→ WHAT YOU SHOULD DO:
Your task is to give the data again, exactly, with every line intact.

→ RECORD SET:

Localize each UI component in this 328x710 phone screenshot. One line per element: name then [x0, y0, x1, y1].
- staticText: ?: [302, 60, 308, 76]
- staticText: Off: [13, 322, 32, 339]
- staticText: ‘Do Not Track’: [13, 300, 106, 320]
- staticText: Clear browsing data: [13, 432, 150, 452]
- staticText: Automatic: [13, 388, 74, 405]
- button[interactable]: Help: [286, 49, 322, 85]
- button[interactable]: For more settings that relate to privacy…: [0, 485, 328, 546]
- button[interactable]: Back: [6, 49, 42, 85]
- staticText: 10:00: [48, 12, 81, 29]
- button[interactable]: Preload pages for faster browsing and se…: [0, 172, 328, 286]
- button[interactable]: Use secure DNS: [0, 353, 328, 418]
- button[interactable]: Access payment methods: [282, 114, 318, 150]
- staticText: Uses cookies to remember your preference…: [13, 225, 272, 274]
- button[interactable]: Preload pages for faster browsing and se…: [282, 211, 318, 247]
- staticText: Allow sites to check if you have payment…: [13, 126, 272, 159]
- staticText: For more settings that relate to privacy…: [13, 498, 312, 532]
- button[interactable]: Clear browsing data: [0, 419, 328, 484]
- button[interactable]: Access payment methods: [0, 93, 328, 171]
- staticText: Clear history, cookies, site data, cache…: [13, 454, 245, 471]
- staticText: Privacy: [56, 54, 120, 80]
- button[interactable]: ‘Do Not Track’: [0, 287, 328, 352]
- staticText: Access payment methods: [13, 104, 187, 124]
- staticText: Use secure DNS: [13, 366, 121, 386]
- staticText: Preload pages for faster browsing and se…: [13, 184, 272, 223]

→ RESULT:
Localize each UI component in this 328x710 phone screenshot. One line per element: name then [x0, y0, x1, y1].
- staticText: ?: [302, 60, 308, 76]
- staticText: Off: [13, 322, 32, 339]
- staticText: ‘Do Not Track’: [13, 300, 106, 320]
- staticText: Clear browsing data: [13, 432, 150, 452]
- staticText: Automatic: [13, 388, 74, 405]
- button[interactable]: Help: [286, 49, 322, 85]
- button[interactable]: For more settings that relate to privacy…: [0, 485, 328, 546]
- button[interactable]: Back: [6, 49, 42, 85]
- staticText: 10:00: [48, 12, 81, 29]
- button[interactable]: Preload pages for faster browsing and se…: [0, 172, 328, 286]
- button[interactable]: Use secure DNS: [0, 353, 328, 418]
- button[interactable]: Access payment methods: [282, 114, 318, 150]
- staticText: Uses cookies to remember your preference…: [13, 225, 272, 274]
- button[interactable]: Preload pages for faster browsing and se…: [282, 211, 318, 247]
- staticText: Allow sites to check if you have payment…: [13, 126, 272, 159]
- staticText: For more settings that relate to privacy…: [13, 498, 312, 532]
- button[interactable]: Clear browsing data: [0, 419, 328, 484]
- button[interactable]: Access payment methods: [0, 93, 328, 171]
- staticText: Clear history, cookies, site data, cache…: [13, 454, 245, 471]
- staticText: Privacy: [56, 54, 120, 80]
- button[interactable]: ‘Do Not Track’: [0, 287, 328, 352]
- staticText: Access payment methods: [13, 104, 187, 124]
- staticText: Use secure DNS: [13, 366, 121, 386]
- staticText: Preload pages for faster browsing and se…: [13, 184, 272, 223]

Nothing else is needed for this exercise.